In order to assign the exact class we apply
`
np.argmax
`
function, that returns the class with highest probability.


In [None]:
predicted_classes = np.argmax(predicted, axis=-1)


Next we plot visually confusion matrix. For this we apply
```
confusion_matrix((y_true, y_predicted)
```


In [None]:
conf_matrix=confusion_matrix(y_test, predicted_classes)
print(conf_matrix)

In the next section we write function that

In [None]:
def plot_conf_matrix(conf_matrix):
  fig, ax = plt.subplots(figsize=(10, 10))
  ax.matshow(conf_matrix, cmap=cm.jet, alpha=0.3)
  for i in range(conf_matrix.shape[0]):
      for j in range(conf_matrix.shape[1]):
          ax.text(x=j, y=i,s=conf_matrix[i, j], va='center', ha='center', size='xx-large')

  plt.xlabel('Predictions', fontsize=18)
  plt.ylabel('Actuals', fontsize=18)
  plt.title('Confusion Matrix', fontsize=18)
  plt.show()

plot_conf_matrix(conf_matrix)

# Your code part 1

Analyse confusion matrix and fill in numbers for the print out statements below

In [None]:
print('Number of correct predicted cheap houses: ',     )
print('Number of correct predicted medium houses: ',     )
print('Number of correct predicted expensive houses: ',     )

print('Number of predicted false negative cheap houses: ',     )
print('Number of predicted false positives cheap houses: ',     )

print('Number of predicted false negative medium houses: ',     )
print('Number of predicted false positives medium houses: ',     )

print('Number of predicted false negative expensive houses: ',     )
print('Number of predicted false positives expensive houses: ',     )

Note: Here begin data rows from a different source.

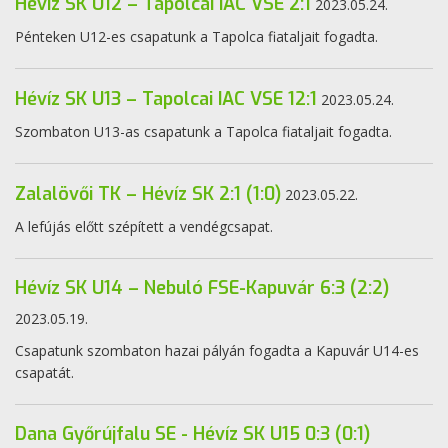
Hévíz SK U12 – Tapolcai IAC VSE 2:1
2023.05.24.
Pénteken U12-es csapatunk a Tapolca fiataljait fogadta.
Hévíz SK U13 – Tapolcai IAC VSE 12:1
2023.05.24.
Szombaton U13-as csapatunk a Tapolca fiataljait fogadta.
Zalalövői TK – Hévíz SK 2:1 (1:0)
2023.05.22.
A lefújás előtt szépített a vendégcsapat.
Hévíz SK U14 – Nebuló FSE-Kapuvár 6:3 (2:2)
2023.05.19.
Csapatunk szombaton hazai pályán fogadta a Kapuvár U14-es
csapatát.
Dana Győrújfalu SE - Hévíz SK U15 0:3 (0:1)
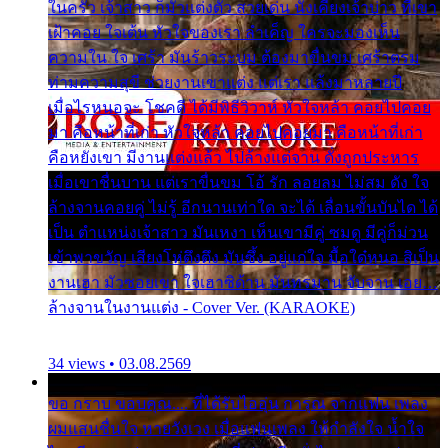
ในครัว เจ้าสาว ก็มัวแต่งตัว สวยเด่น นั่งเคียงเจ้าบ่าว ที่เขา
เฝ้าคอย ใจเต้น หัวใจของเรา ลำเค็ญ ใครจะมองเห็น
ความใน ใจ เศร้า มันร้าวระบม ต้องมาขื่นขม เศร้าตรม
ท่ามความสุขี ช่วยงานเขาแต่ง แต่เรา แล้งมาหลายปี
เมื่อไรหนอจะ โชคดี ได้มีพิธีวิวาห์ หัวใจหล้า คอยไปคอย
มา คือหน้าที่เก่า หัวใจหล้า คอยไปคอยมา คือหน้าที่เก่า
คือหยังเขา มีงานแต่งแล้ว ไปล้างแต่จาน ดั่งถูกประหาร
เมื่อเขาชื่นบาน แต่เราขื่นขม โอ้ รัก ลอยลม ไม่สม ดัง ใจ
ล้างจานคอยคู่ ไม่รู้ อีกนานเท่าใด จะได้ เลื่อนขั้นบันได ได้
เป็น ตำแหน่งเจ้าสาว มันเหงา เห็นเขามีคู่ ซมดู มีคู่ก็ม่วน
เข้าพาขวัญ เสียงโห่ตึงตึง มันซึ้ง อยู่แก่ใจ มื้อใด๋หนอ สิเป็น
งานเฮา มัวซอยเขา ใจเฮาซิด้าน มันทรมาน จับจาน เอย…
ล้างจานในงานแต่ง - Cover Ver. (KARAOKE)
34 views • 03.08.2569
ขอ กราบ ขอบคุณ.... ที่ได้รับไออุ่น การุณ จากแฟน เพลง
ผมแสนชื่นใจ หายวังเวง เมื่อแฟนเพลง ให้กำลังใจ น้ำใจ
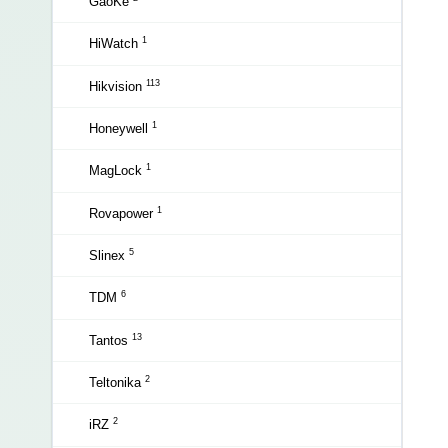
GaoKe
1
HiWatch
113
Hikvision
1
Honeywell
1
MagLock
1
Rovapower
5
Slinex
6
TDM
13
Tantos
2
Teltonika
2
iRZ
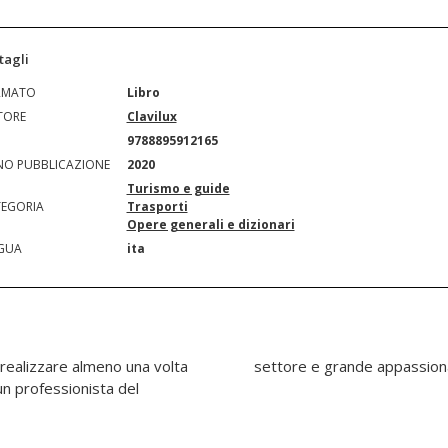
tagli
RMATO
Libro
TORE
Clavilux
N
9788895912165
O PUBBLICAZIONE
2020
Turismo e guide
EGORIA
Trasporti
Opere generali e dizionari
GUA
ita
 realizzare almeno una volta
settore e grande appassiona
 un professionista del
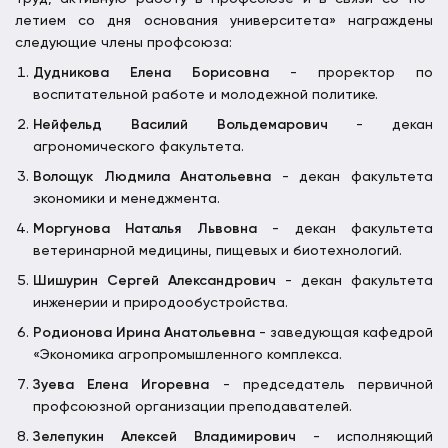
летием со дня основания университета» награждены
следующие члены профсоюза:
Дудникова Елена Борисовна
- проректор по
воспитательной работе и молодежной политике.
Нейфельд Василий Вольдемарович
- декан
агрономического факультета.
Волощук Людмила Анатольевна
- декан факультета
экономики и менеджмента.
Моргунова Наталья Львовна
- декан факультета
ветеринарной медицины, пищевых и биотехнологий.
Шишурин Сергей Александрович
- декан факультета
инженерии и природообустройства.
Родионова Ирина Анатольевна
- заведующая кафедрой
«Экономика агропромышленного комплекса.
Зуева Елена Игоревна
- председатель первичной
профсоюзной организации преподавателей.
Зелепукин Алексей Владимирович
- исполняющий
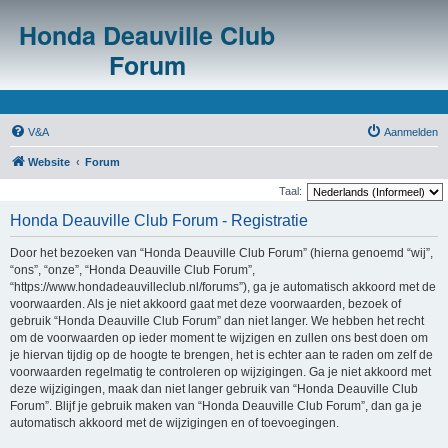
Honda Deauville Club
Forum
V&A
Aanmelden
Website
Forum
Taal:
Honda Deauville Club Forum - Registratie
Door het bezoeken van “Honda Deauville Club Forum” (hierna genoemd “wij”,
“ons”, “onze”, “Honda Deauville Club Forum”,
“https://www.hondadeauvilleclub.nl/forums”), ga je automatisch akkoord met de
voorwaarden. Als je niet akkoord gaat met deze voorwaarden, bezoek of
gebruik “Honda Deauville Club Forum” dan niet langer. We hebben het recht
om de voorwaarden op ieder moment te wijzigen en zullen ons best doen om
je hiervan tijdig op de hoogte te brengen, het is echter aan te raden om zelf de
voorwaarden regelmatig te controleren op wijzigingen. Ga je niet akkoord met
deze wijzigingen, maak dan niet langer gebruik van “Honda Deauville Club
Forum”. Blijf je gebruik maken van “Honda Deauville Club Forum”, dan ga je
automatisch akkoord met de wijzigingen en of toevoegingen.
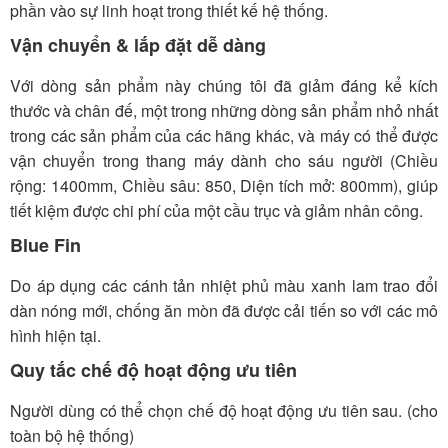
phần vào sự linh hoạt trong thiết kế hệ thống.
Vận chuyển & lắp đặt dễ dàng
Với dòng sản phẩm này chúng tôi đã giảm đáng kể kích
thước và chân đế, một trong những dòng sản phẩm nhỏ nhất
trong các sản phẩm của các hãng khác, và máy có thể được
vận chuyển trong thang máy dành cho sáu người (Chiều
rộng: 1400mm, Chiều sâu: 850, Diện tích mở: 800mm), giúp
tiết kiệm được chi phí của một cầu trục và giảm nhân công.
Blue Fin
Do áp dụng các cánh tản nhiệt phủ màu xanh lam trao đổi
dàn nóng mới, chống ăn mòn đã được cải tiến so với các mô
hình hiện tại.
Quy tắc chế độ hoạt động ưu tiên
Người dùng có thể chọn chế độ hoạt động ưu tiên sau. (cho
toàn bộ hệ thống)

print('Class with the best accuracy: ',     )
print('Class with the worst accuracy: ',     )

# Your code part 2

In order to how good is our classification we can use following metric:


*   precision - the number of true positives
divided by the total number of elements labeled as belonging to the positive class: `precision=true_positive/(true_positive+false_positive)`
*   recall - the number of true positives
divided by the total number of elements that actually belong to the positive class: `recall=true_positive/(true_positive+false_negative)`
*    F1 score - is given by the ratio of numerator:
`2*precision*recall` to denominator: `(precision + recall)`. This is a better choice for unbalanced classes.

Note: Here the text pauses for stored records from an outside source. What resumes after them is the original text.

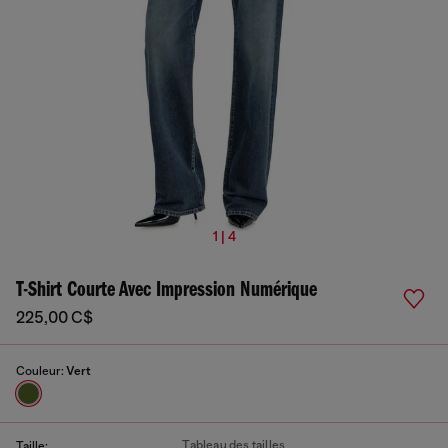
1 | 4
T-Shirt Courte Avec Impression Numérique
225,00 C$
Couleur:
Vert
Tableau des tailles
Taille:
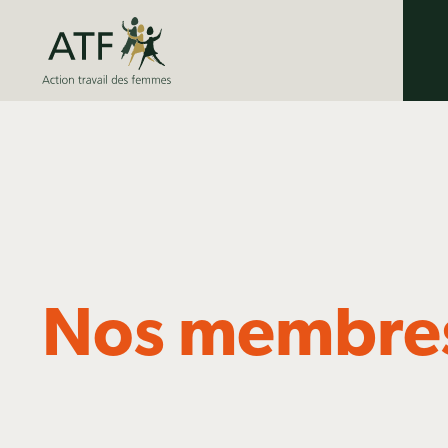
Skip
to
content
Nos membre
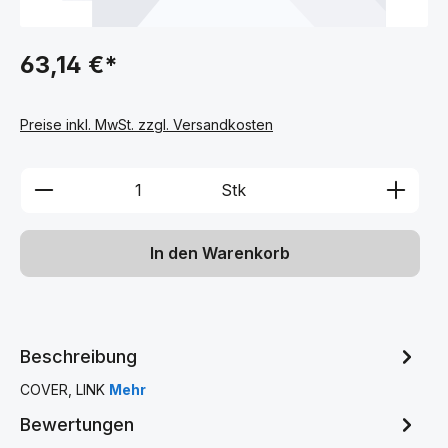
63,14 €*
Preise inkl. MwSt. zzgl. Versandkosten
Produkt Anzahl: Gib den gewünschten We
Stk
In den Warenkorb
Beschreibung
COVER, LINK
Mehr
Bewertungen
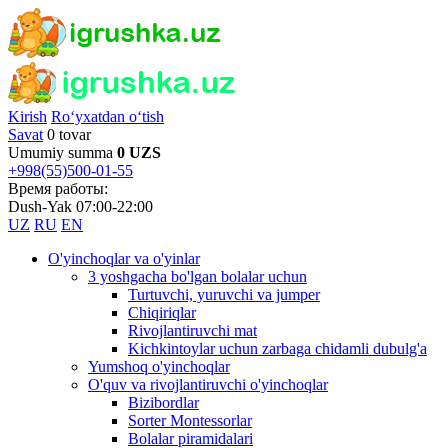
Kirish
Ro‘yxatdan o‘tish
Savat
0 tovar
Umumiy summa
0 UZS
+998(55)500-01-55
Время работы:
Dush-Yak 07:00-22:00
UZ
RU
EN
O'yinchoqlar va o'yinlar
3 yoshgacha bo'lgan bolalar uchun
Turtuvchi, yuruvchi va jumper
Chiqiriqlar
Rivojlantiruvchi mat
Kichkintoylar uchun zarbaga chidamli dubulg'a
Yumshoq o'yinchoqlar
O'quv va rivojlantiruvchi o'yinchoqlar
Bizibordlar
Sorter Montessorlar
Bolalar piramidalari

Implement below this metrics for each class based on the confusion matrix above. Calculate average between 3 classes of F1 score.

In [None]:
precision_class_1=
precision_class_2=
precision_class_3=

recall_class_1=
recall_class_2=
recall_class_3=

F1_class_1=
F1_class_2=
F1_class_3=

F1_average=

# Your code part 3



1.  Implement below following architectures of ANNs for classification:


*   3 hidden layers with 256 neurons each, droupot with 40% probability and relu activation function
*    5 hidden layers with 128 neurons each, droupot with 20% probability and relu activation function
*    2 hidden layers with 512 neurons each, droupot with 20% probability and relu activation function

2.   Analyse performance of the models above based on the test data set:

*   Plot training curves for each model
*   Calculate and draw confusion matrix
*   Calculate average F1 score for each of the ANNs above
*   Compare training curves, confusion matrix and F1 score between the models

3. Chose the best best model based on F1 score. On which epoch it should be stopped ?

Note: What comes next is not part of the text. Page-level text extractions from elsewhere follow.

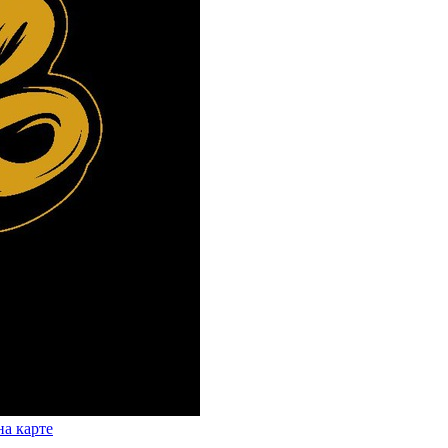
на карте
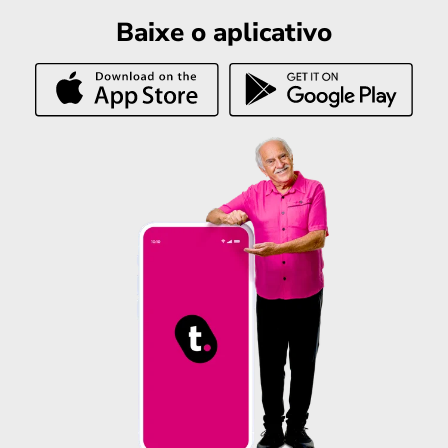
Baixe o aplicativo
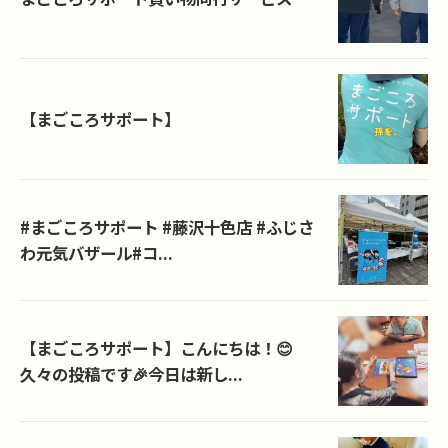
【まごころサポート】
#まごころサポート #藤沢十色店 #ふじさ
わ元気バザール#コ...
【まごころサポート】こんにちは！😊
久々の投稿です🎉今日は新し...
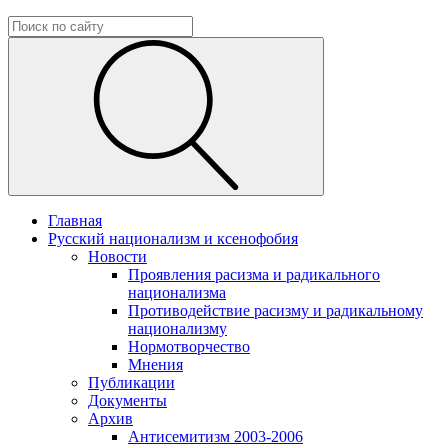
Главная
Русский национализм и ксенофобия
Новости
Проявления расизма и радикального
национализма
Противодействие расизму и радикальному
национализму
Нормотворчество
Мнения
Публикации
Документы
Архив
Антисемитизм 2003-2006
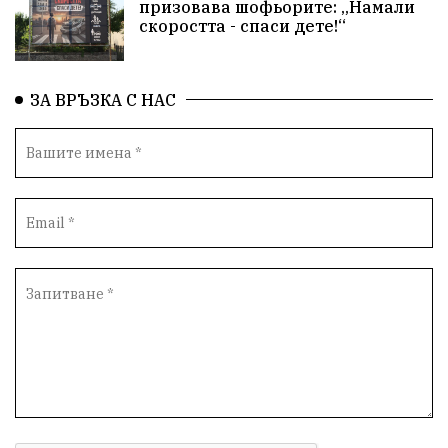
призовава шофьорите: „Намали
скоростта - спаси дете!“
ЗА ВРЪЗКА С НАС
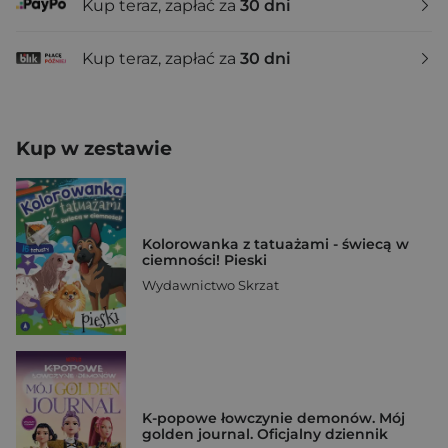
Kup teraz, zapłać za
30 dni
Kup teraz, zapłać za
30 dni
Kup w zestawie
Kolorowanka z tatuażami - świecą w
ciemności! Pieski
Wydawnictwo Skrzat
K-popowe łowczynie demonów. Mój
golden journal. Oficjalny dziennik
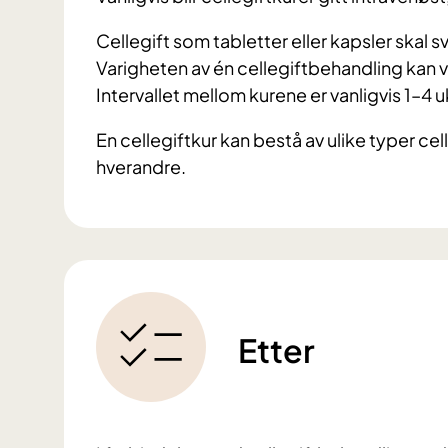
Cellegift som tabletter eller kapsler skal 
Varigheten av én cellegiftbehandling kan var
Intervallet mellom kurene er vanligvis 1–4 u
En cellegiftkur kan bestå av ulike typer cel
hverandre.
Etter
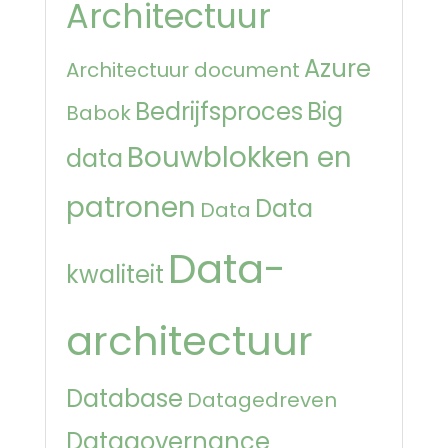
Architectuur
Azure
Architectuur document
Bedrijfsproces
Big
Babok
Bouwblokken en
data
patronen
Data
Data
Data-
kwaliteit
architectuur
Database
Datagedreven
Datagovernance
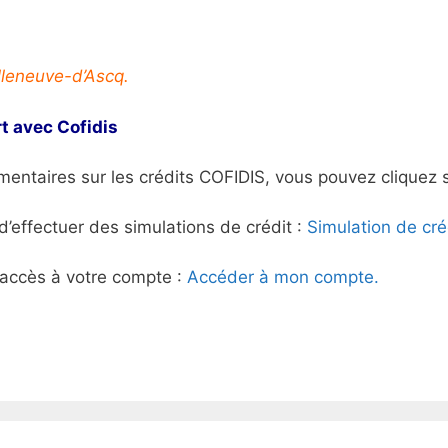
lleneuve-d’Ascq.
t avec Cofidis
ntaires sur les crédits COFIDIS, vous pouvez cliquez s
d’effectuer des simulations de crédit :
Simulation de cré
r accès à votre compte :
Accéder à mon compte.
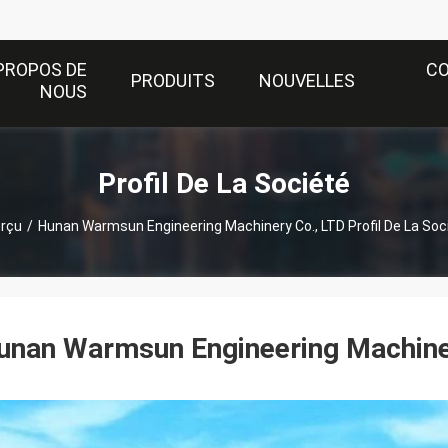
PROPOS DE
C
PRODUITS
NOUVELLES
NOUS
Profil De La Société
rçu
/
Hunan Warmsun Engineering Machinery Co., LTD Profil De La Soc
unan Warmsun Engineering Machine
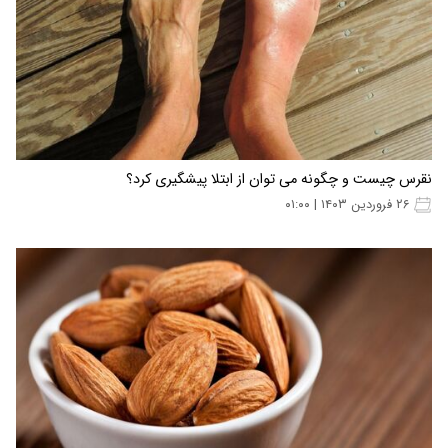
نقرس چیست و چگونه می توان از ابتلا پیشگیری کرد؟
۲۶ فروردین ۱۴۰۳ | ۰۱:۰۰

4. Apply the best performing model to for the prediction on the `new_input_df` dataframe, that we read from `test.csv` at the beginning of the assigment. Important: apply same pre-processing of the input features, such that it is compatiable with developed model.





# Question part 3

Summarize below possible application of classification model you have just build:


1.   In which case it could be applied? When one should prefer classification model over regression model for houses price prediction?
2.   How one can improve this model? What additional data one can collect and include ?
3.   How you can imagine to deploy or use such a model?
4.   Suggest a way to measure business impact of using the model for houses price prediction.